PROBLEM STATEMENT: Instruction for the listing below: copy exactly, and only, the lines from the one holding "commission." through its last line, omitting any picture.

### INFORMATION

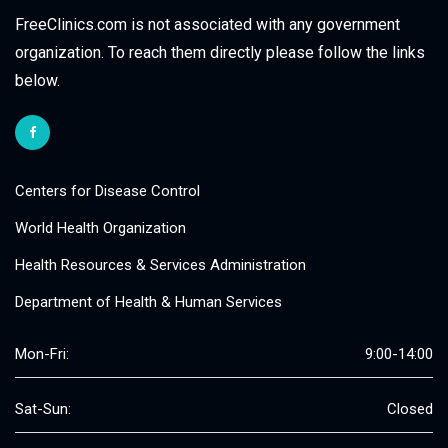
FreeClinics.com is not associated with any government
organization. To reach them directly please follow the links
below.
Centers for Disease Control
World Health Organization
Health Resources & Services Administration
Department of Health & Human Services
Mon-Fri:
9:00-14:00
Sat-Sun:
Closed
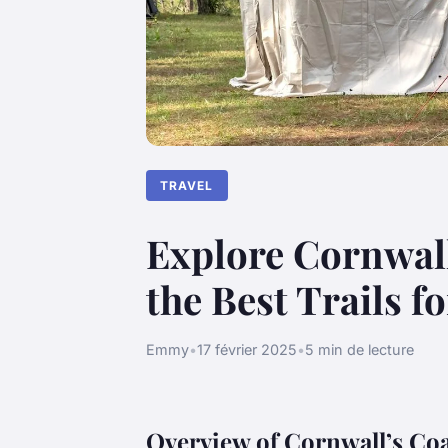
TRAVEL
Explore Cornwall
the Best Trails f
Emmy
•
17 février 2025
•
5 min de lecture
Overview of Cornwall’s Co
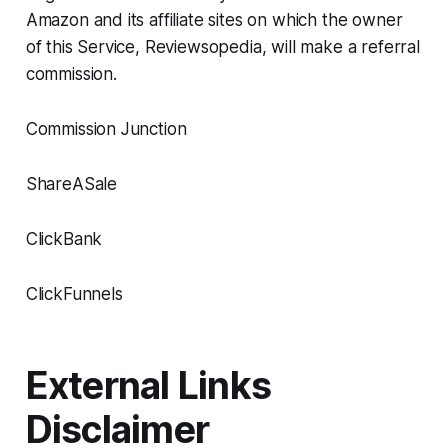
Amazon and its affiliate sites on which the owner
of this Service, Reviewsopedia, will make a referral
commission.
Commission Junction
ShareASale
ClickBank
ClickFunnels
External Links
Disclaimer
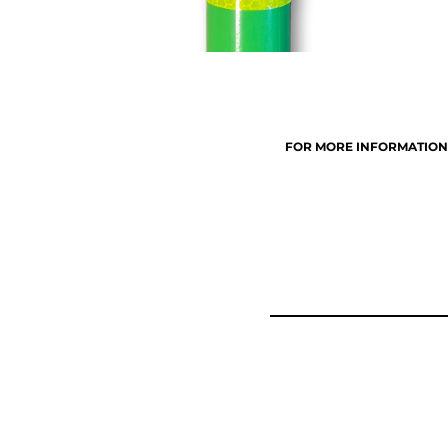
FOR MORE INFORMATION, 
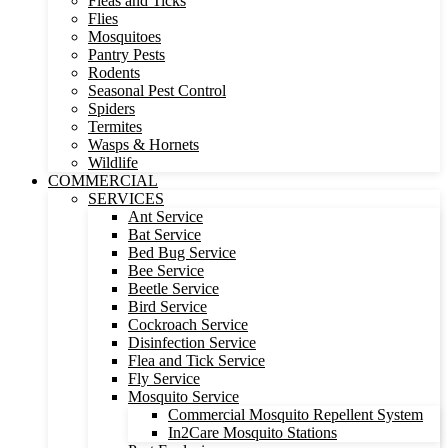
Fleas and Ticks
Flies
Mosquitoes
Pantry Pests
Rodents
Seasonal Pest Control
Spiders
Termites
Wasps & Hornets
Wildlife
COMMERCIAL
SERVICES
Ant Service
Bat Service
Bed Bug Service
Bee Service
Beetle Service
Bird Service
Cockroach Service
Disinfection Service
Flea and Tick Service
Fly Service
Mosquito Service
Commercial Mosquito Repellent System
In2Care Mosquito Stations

######

WRITTEN SOLUTION:
commission.
Commission Junction
ShareASale
ClickBank
ClickFunnels
External Links
Disclaimer
FOR MORE INFORMATION, 
Fleas and Ticks
Flies
Mosquitoes
Pantry Pests
Rodents
Seasonal Pest Control
Spiders
Termites
Wasps & Hornets
Wildlife
COMMERCIAL
SERVICES
Ant Service
Bat Service
Bed Bug Service
Bee Service
Beetle Service
Bird Service
Cockroach Service
Disinfection Service
Flea and Tick Service
Fly Service
Mosquito Service
Commercial Mosquito Repellent System
In2Care Mosquito Stations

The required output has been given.